Premier film du monteur Kevin Greutert, ce film fait de plus en plus ressembler les « SAW » à une série télé fatiguée, qui ferait des pieds et des mains pour donner une cohérence à un vaste n’importe quoi organisé depuis maintenant plusieurs années. Le serial killer Tobin Bell est mort depuis déjà quelque temps, mais il fait encore partie de la fête, dans des vidéos préenregistrées ou des flash-backs. Et malgré ses méthodes brutales, voire sadiques, il fait toujours plus figure de vengeur anti-establishment. Le scénario s’en prend directement au système de santé U.S. et aux compagnies d’assurances. C’est Peter Outerbridge, assureur sans pitié, qui sera au centre du jeu. Un jeu très gore, très prévisible, usé jusqu’à la corde, mais qui tourne gravement en rond.
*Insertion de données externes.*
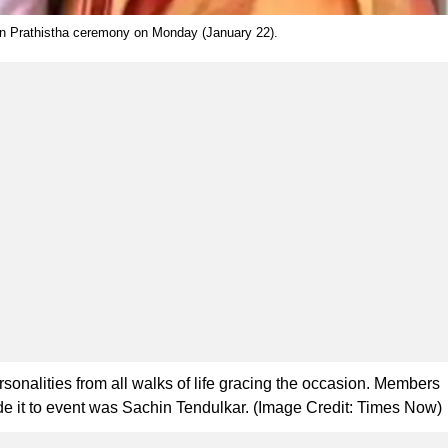
an Prathistha ceremony on Monday (January 22).
nalities from all walks of life gracing the occasion. Members
ade it to event was Sachin Tendulkar. (Image Credit: Times Now)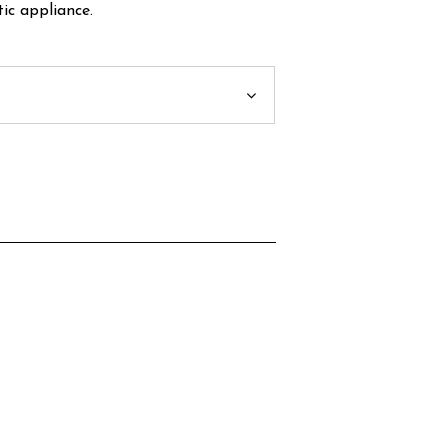
ic appliance.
Car la franchise fonctionne à présent en circuit fermé et semble se nourrir d’elle-même. Et Costas Mandylor, bouffi et maussade, fait un bien triste substitut à Jigsaw.

À ce stade, « SAW » a tiré pratiquement toutes ses cartouches, mais maintient la vague promesse qu’à la toute fin, on aura droit à une énorme révélation. Les petits twists de ce n°6 ne sont pas vraiment mauvais, mais à vrai dire, on s’en fiche un peu. Et le casting, contrairement aux premiers films, est uniformément désastreux.